= 24/6: A Jewish Theater Company =

Jewish-American acting troupe

24/6: A Jewish Theater Company is a contemporary acting troupe dedicated to providing Sabbath-observant Jews with an opportunity to be involved in the theater without having to compromise their religious observance; members are not required to rehearse or perform on Friday evening or Saturday afternoons.

==Origins==
Billing itself as "New York’s first Jewish theater company dedicated to Sabbath-observant artists," 24/6 launched on December 11, 2010 with an evening of short plays called Sabbath Variations: The Splendor of Space at The Sixth Street Community Synagogue in lower Manhattan.

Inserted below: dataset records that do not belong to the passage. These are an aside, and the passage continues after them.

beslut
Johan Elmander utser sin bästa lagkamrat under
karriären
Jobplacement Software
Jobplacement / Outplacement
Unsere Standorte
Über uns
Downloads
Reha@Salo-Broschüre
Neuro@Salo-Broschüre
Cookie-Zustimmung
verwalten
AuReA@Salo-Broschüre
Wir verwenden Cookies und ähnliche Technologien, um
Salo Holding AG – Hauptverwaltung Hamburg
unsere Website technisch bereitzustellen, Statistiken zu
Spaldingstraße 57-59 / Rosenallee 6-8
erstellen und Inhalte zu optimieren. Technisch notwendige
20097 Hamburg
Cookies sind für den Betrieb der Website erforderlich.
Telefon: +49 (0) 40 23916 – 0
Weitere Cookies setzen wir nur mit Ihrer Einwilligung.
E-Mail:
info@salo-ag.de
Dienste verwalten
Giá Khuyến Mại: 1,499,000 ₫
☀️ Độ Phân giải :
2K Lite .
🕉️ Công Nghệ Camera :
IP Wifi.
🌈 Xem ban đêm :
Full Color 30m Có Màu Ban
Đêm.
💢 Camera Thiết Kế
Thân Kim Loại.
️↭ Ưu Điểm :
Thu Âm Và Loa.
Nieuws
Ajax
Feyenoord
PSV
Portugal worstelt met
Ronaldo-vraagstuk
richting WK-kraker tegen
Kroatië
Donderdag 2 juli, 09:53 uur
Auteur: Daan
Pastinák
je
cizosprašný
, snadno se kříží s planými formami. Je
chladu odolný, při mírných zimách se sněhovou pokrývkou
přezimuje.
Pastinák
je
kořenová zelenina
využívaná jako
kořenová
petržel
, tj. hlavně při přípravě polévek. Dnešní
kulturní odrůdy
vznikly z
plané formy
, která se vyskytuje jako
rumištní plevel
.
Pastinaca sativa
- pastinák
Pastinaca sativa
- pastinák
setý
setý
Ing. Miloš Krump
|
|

24/6 was co-founded by Yoni Oppenheim and Avi Soroka, who met in high school at Yeshiva University, and Jesse Freedman. The actors who are part of the current group are Leor Hackel, Ari Benjamin Hirsch, Etta Abramson, Dorit Katzenelenbogen, Judy Amar, Michal Birnbaum, Jessica Shechter and Emily Stern.

The term "24/6"originated before the formation of this Jewish theater company. A Jewish member of New York City Council, facing a tough reelection, ran advertisements saying that he "works for our community" 24/6.

==Productions==
In March 2011 a production of A Doll's House, Henrik Ibsen's classic play, was performed by the group.
In January 2014 the company performed a modern adaption of Uncle Vanya by Anton Chekhov called "TuBishVanya", incorporating Jewish and environmental themes. The show, directed by Yoni Oppenheim, featured: Avi Soroka as Vanya, Ari Benjamin Hirsch as Dr. Astrov, Judy Amar as Yelena, Leor Hackel as the Professor, Michal Birnbaum as Sonya and Jessica Shachter as Nanny.
In December 2014 A Dybbuk for Two People By Bruce Myers was produced at the JCC Manhattan; starring Michal Birnbaum and Leor Hackel as Leah and Chanan.